July 3, 2026
SOM Creates a Breathing Building
Designing a breathing building requires a nuanced understanding of how light and air move both around and within its confines. This is typically informed by the structure’s physical context, including climate conditions, hydrology, and ecology, with the desired outcome being a building that is symbiotic with its environment. This complex process, however, is not entirely reliant on passive systems. After all, one’s lungs are only as healthy as the things the person chooses to consume and surround themselves with.
Principals at SOM heeded this distinct sustainability challenge when designing the new 30-story corporate headquarters for WeBank, China’s first digital-only bank, which opened last year in Shenzhen. Rather than conceive a traditional, hermetically sealed skyscraper, which would have matched the city’s skyline seamlessly, SOM proposed something “porous” and “spongy,” according to design partner Scott Duncan. “We actually designed a much shorter building than what [the client] asked for,” he says. What WeBank did specify was “lots of indoor-outdoor connectivity” and “a healthy work environment.” SOM responded with a scheme that “was more horizontal in nature,” an asymmetric composition of floating planes that give way to large terraces with protective overhangs and palpably blur the boundaries between inside and out.

A Language of Porches
“Shenzhen’s weather is really beautiful for most of the year, and you can just be outside or open the windows,” Duncan says. “So, we created this language of porches that continues from the base to the top of the building.” Of course, WeBank HQ’s well-calibrated indoor environmental quality (IEQ) relies on more than simple cross ventilation.
Intercutting the building’s expansive, 45,000-square-foot floor plates are a series of “intentionally misaligned” gaps that give occupants lines of sight between floors and different “neighborhoods” that comprise WeBank’s flexible workplace. The exact placement of these vertically aligned gaps was also critical to SOM’s Computational Fluid Dynamics, which analyzed how air would move throughout the building.



Designing for optimal airflow was further aided by using push-out windows that are affixed to hinges instead of brackets, so that when opened, they run parallel to the fixed glass. “When wind hits the building, that air needs to go somewhere. Push-out windows allow for ventilation from almost any angle,” Duncan says.
Shenzhen also happens to be a coastal city in a subtropical zone, making it prone to high winds, monsoons, and heat waves. Such conditions were carefully factored in when designing and positioning the building’s recessed balconies, which keep direct sunlight from hitting the windows and provide passive cooling, as do the trees and plantings on the porches and roof terrace. “This building was specifically designed for dynamic thermal comfort,” says Luke Leung, a firm principal and an American Society of Heating, Refrigerating, and Air-Conditioning Engineers (ASHRAE) fellow. “Whenever the outdoor air quality and thermal conditions are appropriate, then we allow them to come into the building,” he says.
Interestingly, WeBank HQ’s hybrid of mechanical and natural ventilation systems align with the relatively new ASHRAE Standard 241, an important post-COVID-19 building performance standard designed to regulate and filter out infectious aerosols and other airborne contaminants by circulating larger-than-average percentages of outside air. (Mechanical and natural systems achieve six air changes throughout the building every hour.)

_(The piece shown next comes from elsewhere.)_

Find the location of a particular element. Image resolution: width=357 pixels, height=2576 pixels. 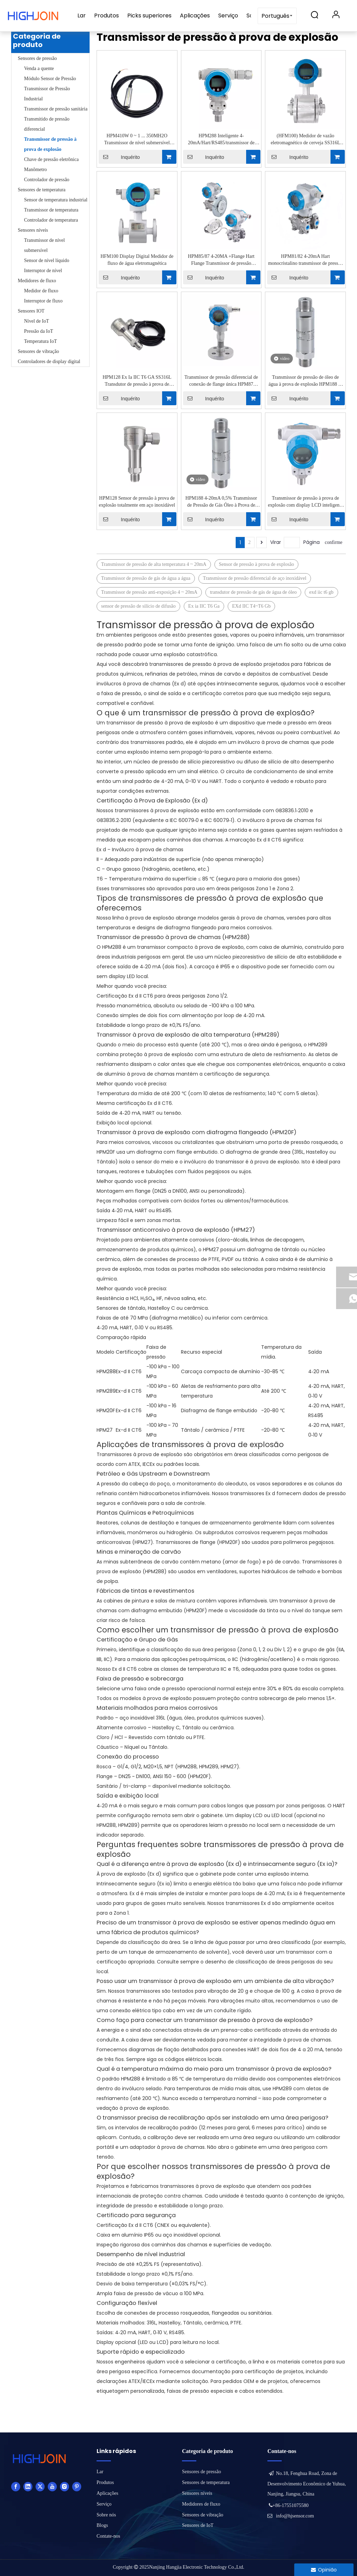 [Twitter] is located at coordinates (40, 2486).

Creating a Probiotic Workplace
Once a building literally opens itself to the elements, it invites nature in and all that comes with it. If the conditions are right, “we give our bodies more access to good germs, good bacteria, and not just to who is sitting next to us,” Duncan says. It was this thinking that led the SOM team to envision what they call “a probiotic building.” This extends not only to the building’s indoor air quality but to the site’s natural cycles.

WeBank HQ’s “substantial and lush” roof deck is among the building’s marquee elements that embody this outlook. “We thought of it more as a habitat than a decorative garden. It’s big enough that birds roost there, and pollinators come,” Duncan says. The diverse mix of native plantings invites diverse microbials, according to Leung. The notion of a breathing building also hinges on being a responsible steward of water. Any precipitation that falls on the building is captured through grates atop the overhangs and used to irrigate the plantings. Excess water is directed to a cistern that interconnects with the city’s stormwater management systems, thus reinforcing Shenzhen’s reputation as a “sponge city.”
The respiration analogy is thought provoking for many reasons, not least that it invites us to consider the alternative. “We don’t talk about bleeding buildings,” Duncan says, possibly suggesting that we should. Indeed, if a building is not breathing, as in, if it’s not being an active steward of the natural systems that support it and the people who occupy it, it is very likely leaching the very things that sustain life.